# [DATA FOR ANALYSIS]
▼▼▼

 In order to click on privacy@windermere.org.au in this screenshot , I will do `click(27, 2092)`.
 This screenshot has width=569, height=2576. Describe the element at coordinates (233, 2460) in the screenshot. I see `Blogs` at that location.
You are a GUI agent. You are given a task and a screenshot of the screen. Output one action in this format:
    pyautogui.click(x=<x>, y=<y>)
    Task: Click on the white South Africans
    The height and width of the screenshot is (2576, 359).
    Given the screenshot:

▲▲▲
▼▼▼

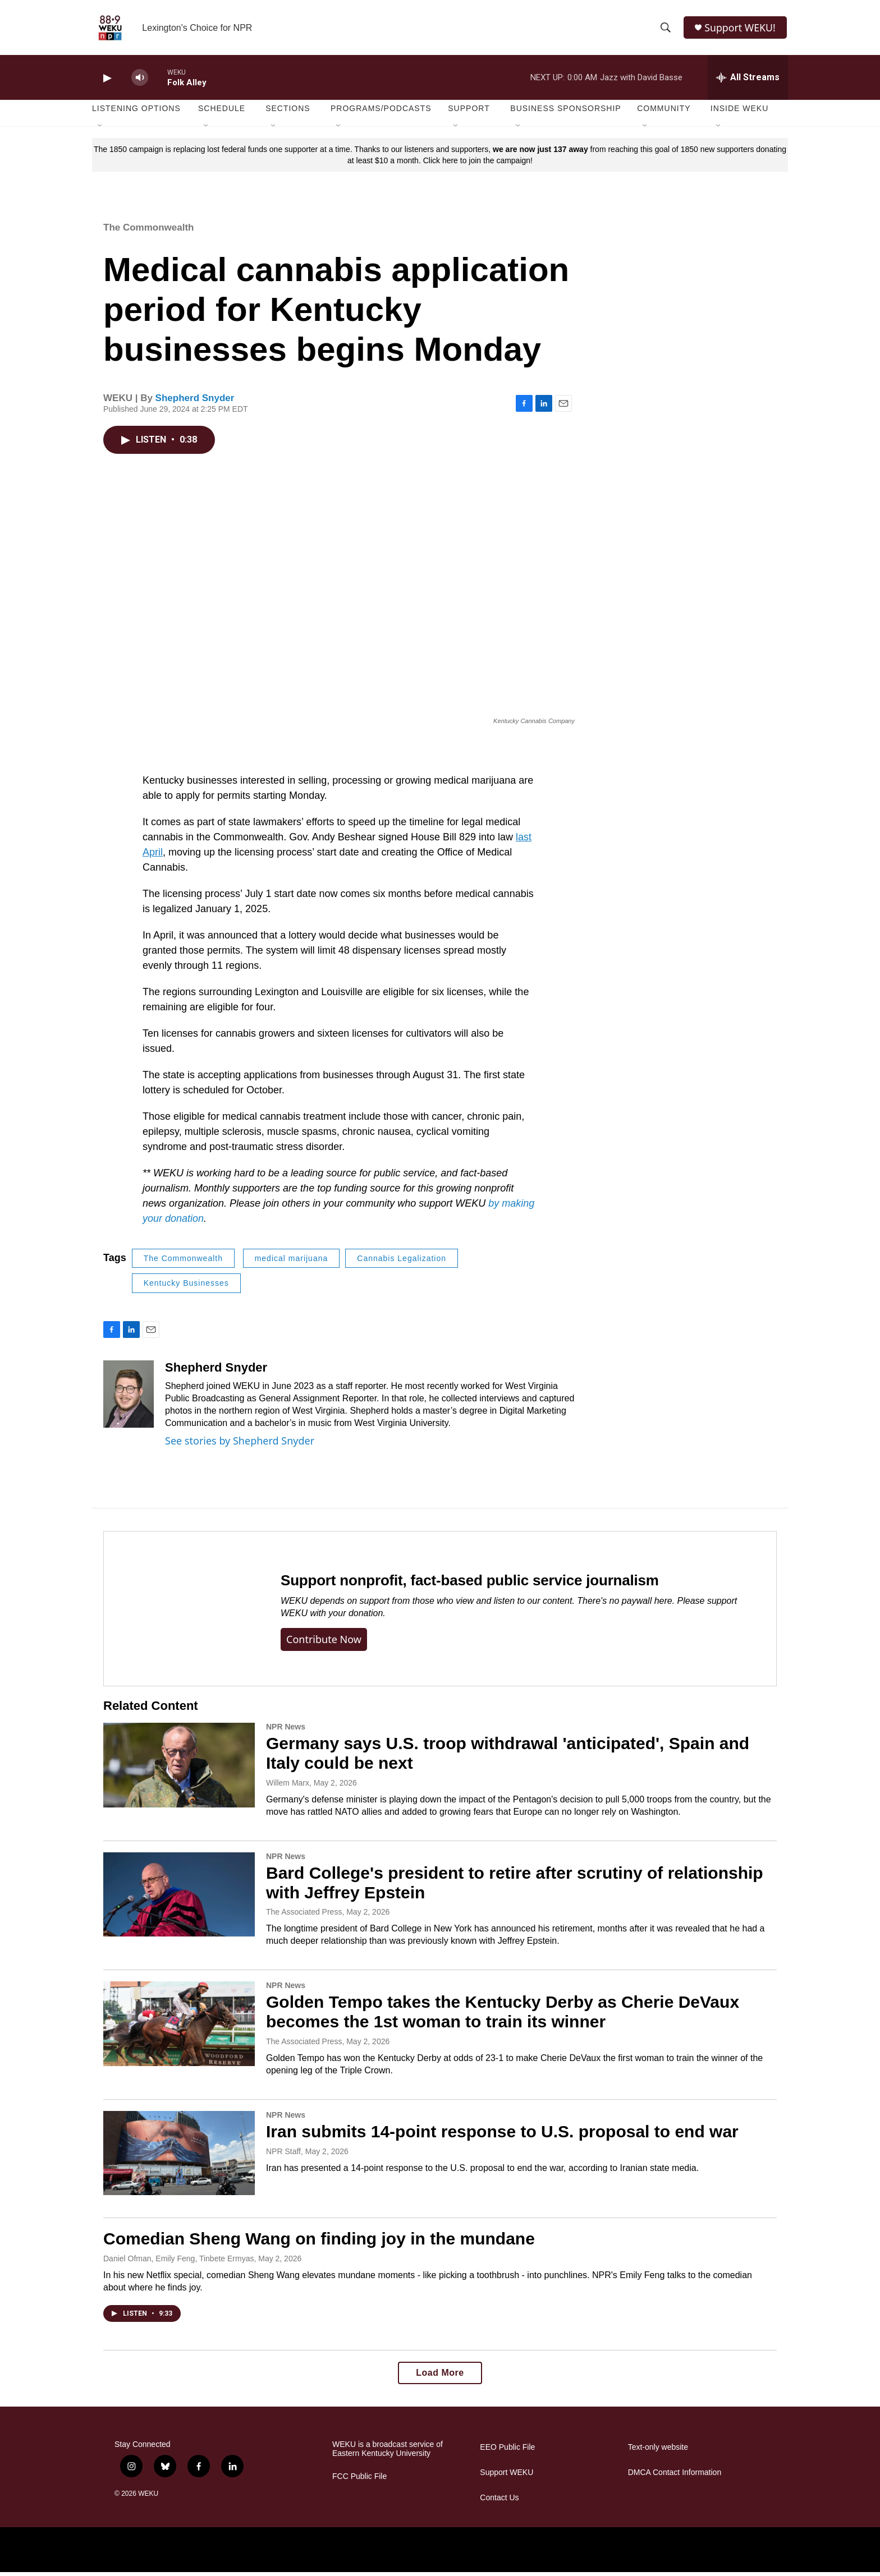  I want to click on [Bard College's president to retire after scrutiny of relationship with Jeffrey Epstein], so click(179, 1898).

▲▲▲

# [PROBLEM REQUIREMENTS]
Word for word, restate the lines above from the line containing "In order to" through the line containing "pyautogui.click(x=<x>, y=<y>)", with both included and nothing else.

# [WRITTEN ANSWER]
 In order to click on privacy@windermere.org.au in this screenshot , I will do `click(27, 2092)`.
 This screenshot has width=569, height=2576. Describe the element at coordinates (233, 2460) in the screenshot. I see `Blogs` at that location.
You are a GUI agent. You are given a task and a screenshot of the screen. Output one action in this format:
    pyautogui.click(x=<x>, y=<y>)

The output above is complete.